Hartsfield-Jackson is a point of pride for all of Georgia. Why wouldn’t the state want to control it? It’s a cash cow and a prestige magnet. But it is Atlanta’s airport, and it should stay under Atlanta’s control.
Fortunately, Senate Bill 379, which would have given operation and control to the state, did not pass. The measure was sponsored by Sen. Burt Jones (R-Jackson).
The bill drew opposition, not surprisingly, from Atlanta Mayor Keisha Lance Bottoms and Delta Air Lines CEO Ed Bastian, as well as Gov. Nathan Deal.
What finally did pass was Senate Resolution 882, creating a Senate committee to study the creation of a state authority to run the airport. The group, appointed by Lt. Gov. Casey Cagle and headed by Jones, is scheduled to make its report by Dec. 1.
The grab-the-airport movement may lose some steam as a result of Cagle’s Republican gubernatorial primary defeat by Brian Kemp, but it seems to be one of those issues that pops up whenever politicians want to flex their muscles and throw a few punches at Atlanta.

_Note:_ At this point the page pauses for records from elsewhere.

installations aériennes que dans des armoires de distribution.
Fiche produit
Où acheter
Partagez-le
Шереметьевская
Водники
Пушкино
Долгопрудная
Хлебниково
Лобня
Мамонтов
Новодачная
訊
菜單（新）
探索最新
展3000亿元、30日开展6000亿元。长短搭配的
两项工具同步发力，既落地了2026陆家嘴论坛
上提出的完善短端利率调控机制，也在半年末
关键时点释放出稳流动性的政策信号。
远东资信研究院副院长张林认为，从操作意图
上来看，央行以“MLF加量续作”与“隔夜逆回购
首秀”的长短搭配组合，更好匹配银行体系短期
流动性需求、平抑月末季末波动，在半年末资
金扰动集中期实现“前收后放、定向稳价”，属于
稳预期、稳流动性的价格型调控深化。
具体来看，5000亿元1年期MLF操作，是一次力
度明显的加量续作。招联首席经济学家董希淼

The truth is, Hartsfield-Jackson is Atlanta’s airport, owned and operated by the city but available to all Georgians and others who need or want to fly somewhere. It should stay that way.

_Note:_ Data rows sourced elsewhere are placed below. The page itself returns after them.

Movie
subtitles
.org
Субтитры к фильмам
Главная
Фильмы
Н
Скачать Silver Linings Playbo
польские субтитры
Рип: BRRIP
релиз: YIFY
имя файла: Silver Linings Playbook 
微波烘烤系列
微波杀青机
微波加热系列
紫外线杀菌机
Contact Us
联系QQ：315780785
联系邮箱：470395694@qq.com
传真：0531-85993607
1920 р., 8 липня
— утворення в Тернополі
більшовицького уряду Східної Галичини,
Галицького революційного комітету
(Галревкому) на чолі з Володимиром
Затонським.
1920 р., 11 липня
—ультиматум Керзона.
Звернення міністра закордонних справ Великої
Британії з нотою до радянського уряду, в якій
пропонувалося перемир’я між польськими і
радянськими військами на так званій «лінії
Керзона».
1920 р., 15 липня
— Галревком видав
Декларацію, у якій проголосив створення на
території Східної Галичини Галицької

Atlanta had the determination and the foresight to create it, invest in it and make it into the world’s leading airport.
It has not been problem-free by any means; there have been abuses of the power that such a big operation generates. All the lucrative contracts and job opportunities attached to the airport have proven to be irresistible temptations for a few unscrupulous souls.
The current FBI investigation into City Hall corruption and the secret settlement reached between former Mayor Kasim Reed and Miguel Southwell, the airport manager he fired, certainly cast another shadow or two over the airport.
But, honestly, is there any reason to assume that the airport that Atlanta built would be better operated by the state? That there would be no state officials tempted by the opportunity to help themselves to some of the goodies?
The airport bears the names of two forward-thinking Atlanta mayors, William B. Hartsfield and Maynard H. Jackson, who were strong forces behind its establishment and growth.
It was created nearly a century ago – in 1925, on the site of the old Atlanta Speedway; it was originally called Candler Field, after another mayor, Coca-Cola Co. Founder Asa Candler, who owned the land and leased it, rent-free, to the city until Atlanta bought the property in 1929.
Hartsfield pushed to expand the airport and was behind construction of the 1961 terminal that really put Atlanta on the aviation map. Two decades later, Jackson pushed for construction of a newer terminal and made sure minority contractors were part of the process; the project was completed on time and under budget.
It has been Atlanta and Atlantans who have championed the airport and secured the funding to keep it moving forward. A 20-year capital improvement plan, ATLNext, unveiled in 2016, will keep the streak going.
Delta’s Bastian has called it the most successful airport in the world; it was the first ever to serve more than 100 million passengers in a single year.
Hartsfield-Jackson has grown and prospered under Atlanta’s leadership – imperfect as that leadership may have been at times. Why scrap the current method of governance in favor of a new one that would surely result in a loss of momentum with no guarantee that the ultimate results would be as good?
Some have suggested that racial politics may be behind the move to give the state control – you know, force black Atlanta Democrats to share the bounty. Sadly, race is rarely ever absent from Georgia political maneuverings.
But let’s let Atlanta fix whatever needs fixing at the airport – for the benefit of the entire state. The real test should be whether or not the airport is working. And it is.